Pitch 3 is not difficult, but is very height dependent for security. On the P3 traverse there are a fe moves with a step up onto a reasonable hold, but if you are short you can't get the hands and feet from there at the same time and you have to set on some not-so-hot slopers to get the incut sidepulls. At 5'10" with long arms, it was no issue, but my 5' 5" partner with short arms had to make some insecure moves on the second.

By Steve "Crusher" Bartlett
May 5, 2002

5.10c? Old fashioned 5.10c maybe. If I go back (and it's a long slog up to here) I'll take a couple #4 Camalots, and maybe even a #5 (for cruising up the wide bit. You are leaving a ledge, so falling on the first (wide) section would be ugly unless there is gear close by. Crux seemed to be laybacking near the top, where the crack is about 1.5" or so. Pitch three I stepped just around the corner and headed straight up the arete, about 5.10a S. Exposed, slightly licheny, reachy, but fun. Don't try this on a windy day. Especially don't try this in a thunderstorm; the summit is pockmarked with funny shattered craters from (can't possibly be falling rocks) lightning bolts. No possibility of a belay on summit, so you have to head east to the neck, and your second will follow the regular pitch 3 traverse, or else risk a huge pendulum.

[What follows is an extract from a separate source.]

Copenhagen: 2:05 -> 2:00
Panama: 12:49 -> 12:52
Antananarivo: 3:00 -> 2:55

Actually for gear, all you need is. . . . a set of tuber chocks (sorry)

By Tony B
From: Around Boulder, CO
May 6, 2002
rating: 5.10c 6b 20 VII 20 E2 5b PG13

I don't think a #5 camalot (old style) will fit, A #4 (old style) will however, or you could probably set in a good #4.5 camalot. The crux is near a great 2" cam anyway, a red camalot or a purple or red H.B. quadcam.

By George Bell
From: Boulder, CO
May 6, 2002

I could've sworn I managed to get a #3 Camalot in that crack by reaching deep inside it. But this was 7 years ago, maybe I did have a #4.

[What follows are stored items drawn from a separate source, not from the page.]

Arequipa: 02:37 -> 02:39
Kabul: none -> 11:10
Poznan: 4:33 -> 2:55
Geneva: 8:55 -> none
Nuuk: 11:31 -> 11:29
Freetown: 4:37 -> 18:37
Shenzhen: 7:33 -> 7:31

At the crux above I remember there is a good hold (you hope) above it, I just gunned for that hold (and barely made it).

By Bryson Slothower
Apr 12, 2003

Got on this route yesterday for the first time and thought it was harder n' sheit, It didn't feel like other 10.c's I've done in Eldo and I was glad not be leading. With a 3.5 and 4.5 camalot in the wide spot and #1 at the crux it looked well protected but watch out for a loose flake at the bottom and one at the top of the second pitch. Last pitch is fun but spooky. There was a piece of old webbing wedged behind a flake with a steel rap link on the very summit, I hope people didn't really rap off that???

By Jay Eggleston
From: Littleton
May 9, 2011
rating: 5.10c 6b 20 VII 20 E2 5b PG13

A #5 C4 is nice to have on pitch two. I placed two #4's but one would suffice. You don't need a #2 or #3 C4 for the crack, but a #2 is good for the belay above the crack.
I think this is hard for 10c but only for a move or two. Luckily the crux crack pitch is short.

By Emory
Mar 24, 2014

Two pitches is the way to go.

By claramie
From: Boulder, CO
Apr 28, 2014

We did it as one pitch from the gully. Only used a #3 and a #4 C4 (for the bigger pieces), and it wasn't too bad, but a #5 should fit if you wanted to carry it up there.

You can sling the summit horn with double length slings or a cordalette and belay from the top if you want. Keep body weight on it though, so it doesn't slip off the top of the horn.

To get off, we scrambled the ridge east, then back down the gully to where we started, leaving a couple of pieces to be cleaned on the downclimb by the last person.